In the case of the Vietnamese startup Vietcetera mentioned above, apart from the branded and sponsored content, the third part of the company’s revenue stream is strategic “hands-on consultancy,” which it has implemented for brands such as Tinder or WeWork when they penetrate the Vietnamese market.

“We are helping them better understand the Vietnamese market and some cultural things that they are not familiar with,” Tran says. “We work with influencers and brands to help match them together and sometimes even host that content on Vietcetera.”

But like the startup culture anywhere in the world, most journalism startups in the “Beyond Journalism” research have not existed anymore.

“We found that the startups that were doing well were very good in answering these two questions,” he added. “Either they knew what people really needed […], or they believed so much in their own product that they invested a lot in creative ways of getting that product to their audience”.

Also Read: Top 5 promising media tech startups to look out for in 2020

Just don’t try to do this on your own

Like every book would tell you about the importance of a team or co-founders of a startup, when there are various new platforms or technologies to produce creative news products and businesses, the mindset of not doing it alone also helps startups gain successes.

Veteran investor Mark Suster, a general partner of Upfront Ventures and former vice president of, writes a blog post on things that investors look for in a startup, in which “team” is one of the four main criteria.

These startup companies surround journalists with people that care and want to solve problems for the world just like them.

“These startups offered journalists a way of informally organising as a collective group to stand stronger in the face of the uncaring industry,” Deuze says. “They were attracted to the social support this startup provided.”

The reason behind this “uncaring industry” is because there are more people wanting “to get in than fit in” the journalist title.

“Journalists are competing with each other for a chance to make news, rather than industries or companies competing with each other to get the best journalists,” Deuze says.

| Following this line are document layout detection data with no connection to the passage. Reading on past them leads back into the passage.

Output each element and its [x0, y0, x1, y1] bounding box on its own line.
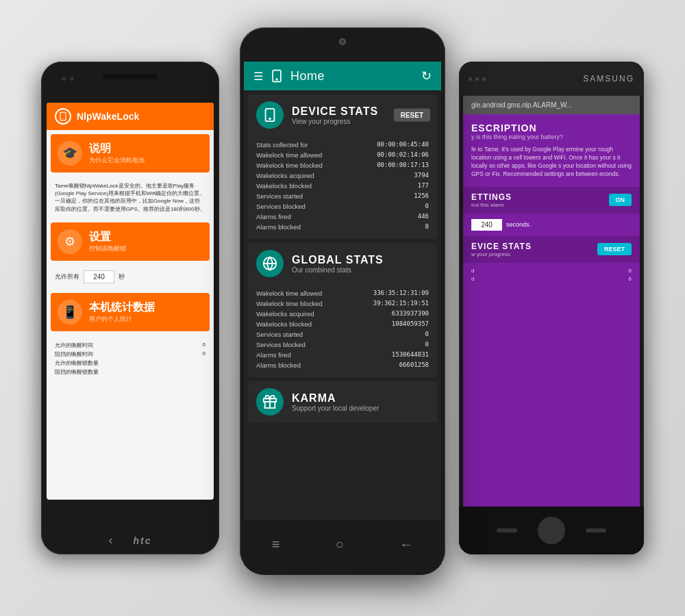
alarm-header: gle.android.gms.nlp.ALARM_W...: [463, 96, 640, 114]
htc-logo: htc: [134, 535, 152, 546]
karma-section[interactable]: KARMA Support your local developer: [248, 381, 437, 422]
right-stat-2: d 6: [471, 275, 632, 283]
explain-icon: 🎓: [58, 141, 82, 166]
right-description-section: ESCRIPTION y is this thing eating your b…: [463, 114, 640, 187]
left-input-box[interactable]: 240: [84, 270, 114, 283]
right-input-unit: seconds.: [506, 221, 531, 228]
back-btn[interactable]: ‹: [109, 533, 113, 548]
g-stat-alarms-fired: Alarms fired 1530644031: [256, 350, 429, 360]
samsung-logo: SAMSUNG: [583, 74, 634, 84]
global-stats-titles: GLOBAL STATS Our combined stats: [292, 254, 384, 274]
samsung-hw-btn-1[interactable]: [497, 528, 517, 532]
stat-collected: Stats collected for 00:00:00:45:40: [256, 140, 429, 150]
global-stats-title: GLOBAL STATS: [292, 254, 384, 266]
global-stats-table: Wakelock time allowed 336:35:12:31:09 Wa…: [248, 284, 437, 377]
svg-point-1: [62, 118, 63, 119]
htc-dot-2: [70, 77, 74, 81]
device-stats-titles: DEVICE STATS View your progress: [292, 105, 378, 125]
samsung-dots: [469, 77, 486, 81]
htc-dot-1: [62, 77, 66, 81]
left-stats-section[interactable]: 📱 本机统计数据 用户的个人统计: [51, 293, 210, 331]
input-label: 允许所有: [55, 272, 79, 281]
g-stat-svc-blocked: Services blocked 0: [256, 339, 429, 350]
g-stat-wl-allowed: Wakelock time allowed 336:35:12:31:09: [256, 288, 429, 298]
g-stat-alarms-blocked: Alarms blocked 66601258: [256, 360, 429, 370]
device-stats-section: DEVICE STATS View your progress RESET St…: [248, 94, 437, 239]
right-settings-sub: trol this alarm: [471, 202, 512, 208]
device-stats-table: Stats collected for 00:00:00:45:40 Wakel…: [248, 136, 437, 239]
stat-row-3: 允许的唤醒锁数量: [55, 359, 206, 368]
right-settings-titles: ETTINGS trol this alarm: [471, 192, 512, 208]
phone-center: ☰ Home ↻: [240, 27, 445, 575]
right-input-box[interactable]: 240: [471, 219, 502, 231]
htc-bottom: ‹ htc: [41, 533, 219, 548]
device-stats-title: DEVICE STATS: [292, 105, 378, 118]
phone-right: SAMSUNG gle.android.gms.nlp.ALARM_W... E…: [459, 62, 644, 554]
samsung-hw-btn-2[interactable]: [538, 517, 565, 544]
phone-left-inner: NlpWakeLock 🎓 说明 为什么它会消耗电池 Tame唤醒锁NlpWak…: [47, 103, 214, 500]
g-stat-svc-started: Services started 0: [256, 329, 429, 339]
samsung-dot-2: [475, 77, 479, 81]
right-input-row: 240 seconds.: [463, 214, 640, 236]
htc-speaker: [103, 74, 158, 79]
device-stats-reset-btn[interactable]: RESET: [394, 109, 430, 122]
center-bottom-nav: ≡ ○ ←: [244, 520, 441, 575]
right-reset-btn[interactable]: RESET: [597, 243, 632, 255]
right-device-stats-sub: w your progress: [471, 251, 532, 257]
stat-row-2: 阻挡的唤醒时间 0: [55, 350, 206, 359]
global-stats-subtitle: Our combined stats: [292, 266, 384, 274]
left-settings-section[interactable]: ⚙ 设置 控制该唤醒锁: [51, 222, 210, 261]
device-stats-subtitle: View your progress: [292, 118, 378, 125]
device-stats-icon: [256, 101, 284, 129]
karma-title: KARMA: [292, 392, 379, 405]
stat-label: 允许的唤醒锁数量: [55, 359, 99, 367]
device-stats-header: DEVICE STATS View your progress RESET: [248, 94, 437, 136]
samsung-hw-btn-3[interactable]: [586, 528, 606, 532]
nav-menu-icon[interactable]: ≡: [272, 537, 280, 552]
right-settings-title: ETTINGS: [471, 192, 512, 202]
left-description: Tame唤醒锁NlpWakeLock是安全的。他主要是歌Play服务(Googl…: [47, 177, 214, 218]
settings-text: 设置 控制该唤醒锁: [89, 230, 126, 253]
global-stats-section: GLOBAL STATS Our combined stats Wakelock…: [248, 243, 437, 377]
stat-row-1: 允许的唤醒时间 0: [55, 341, 206, 350]
samsung-top: SAMSUNG: [459, 62, 644, 96]
center-header-title: Home: [290, 69, 325, 84]
samsung-bottom: [459, 506, 644, 554]
stats-text: 本机统计数据 用户的个人统计: [89, 300, 155, 324]
right-desc-subtitle: y is this thing eating your battery?: [471, 133, 632, 140]
phone-center-inner: ☰ Home ↻: [244, 62, 441, 520]
left-explain-section[interactable]: 🎓 说明 为什么它会消耗电池: [51, 134, 210, 172]
g-stat-wl-acquired: Wakelocks acquired 6333937390: [256, 309, 429, 319]
karma-header: KARMA Support your local developer: [248, 381, 437, 422]
stat-wl-allowed: Wakelock time allowed 00:00:02:14:06: [256, 150, 429, 160]
stat-wl-blocked-count: Wakelocks blocked 177: [256, 181, 429, 191]
karma-subtitle: Support your local developer: [292, 405, 379, 412]
center-header-left: ☰ Home: [253, 69, 325, 84]
left-header: NlpWakeLock: [47, 103, 214, 130]
phone-right-inner: gle.android.gms.nlp.ALARM_W... ESCRIPTIO…: [463, 96, 640, 506]
stat-wl-blocked: Wakelock time blocked 00:00:00:17:13: [256, 160, 429, 170]
stat-label: 阻挡的唤醒时间: [55, 350, 93, 358]
right-device-stats-bar: EVICE STATS w your progress RESET: [463, 236, 640, 263]
nav-back-icon[interactable]: ←: [399, 537, 413, 552]
right-settings-bar: ETTINGS trol this alarm ON: [463, 187, 640, 214]
global-stats-header: GLOBAL STATS Our combined stats: [248, 243, 437, 284]
input-unit: 秒: [119, 272, 125, 281]
phones-container: NlpWakeLock 🎓 说明 为什么它会消耗电池 Tame唤醒锁NlpWak…: [34, 27, 651, 589]
svg-point-5: [269, 118, 271, 120]
stat-label: 阻挡的唤醒锁数量: [55, 368, 99, 376]
right-stats-list: d 6 d 6: [463, 263, 640, 287]
stats-icon: 📱: [58, 300, 82, 324]
karma-titles: KARMA Support your local developer: [292, 392, 379, 412]
menu-icon[interactable]: ☰: [253, 70, 263, 83]
g-stat-wl-blocked: Wakelock time blocked 39:362:15:19:51: [256, 298, 429, 309]
nav-home-icon[interactable]: ○: [336, 537, 344, 552]
explain-text: 说明 为什么它会消耗电池: [89, 142, 145, 165]
camera: [339, 38, 346, 45]
right-toggle[interactable]: ON: [609, 194, 632, 206]
g-stat-wl-blocked-count: Wakelocks blocked 1084059357: [256, 319, 429, 329]
left-input-row: 允许所有 240 秒: [47, 265, 214, 289]
refresh-icon[interactable]: ↻: [421, 68, 432, 84]
samsung-dot-3: [482, 77, 486, 81]
stat-value: 0: [203, 350, 206, 358]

In Career Cast’s 2016 Jobs Rated report, newspaper reporter has been ranked the worst of the worst jobs. Last year, Challenger, Gray & Christmas Inc., an outplacement and executive coaching firm, reported that about 3,000 people in the news business have been laid off or been offered buyouts in the US in the initial five months of the year, which is considered the highest attrition level since the 2009 financial crisis.

The worsening forecast of the printing industry, the struggle with new tactics of attracting online readers, the scale back of digital media startups to achieve profitability, and the competition with tech giants like Facebook and Google are the main reasons.

“In most industries, employers can’t find enough people to fill the jobs they have open,” Andrew Challenger, senior vice president of Challenger, Gray & Christmas Inc., told Bloomberg last year. “In news, it has been the opposite story. And it seems to have been accelerating.”

Also Read: Face The Facts? Debunking the Myths some Singapore journalists have of Facebook

Now that journalists can start their businesses together. They can be creative and adopt different voices, different styles, different genres of storytelling as impactful storytellers, while keeping their value set the same as a traditional news organization, which are, to tell the truth, to operate in the service of the public, to be ethical and to hold leaders accountable.

“Without the industry, without printing presses, without broadcast licenses, without the expectations of a specific title or brand of a news organization,” Deuze states, “just the kind of journalists that you passionately feel you should be.”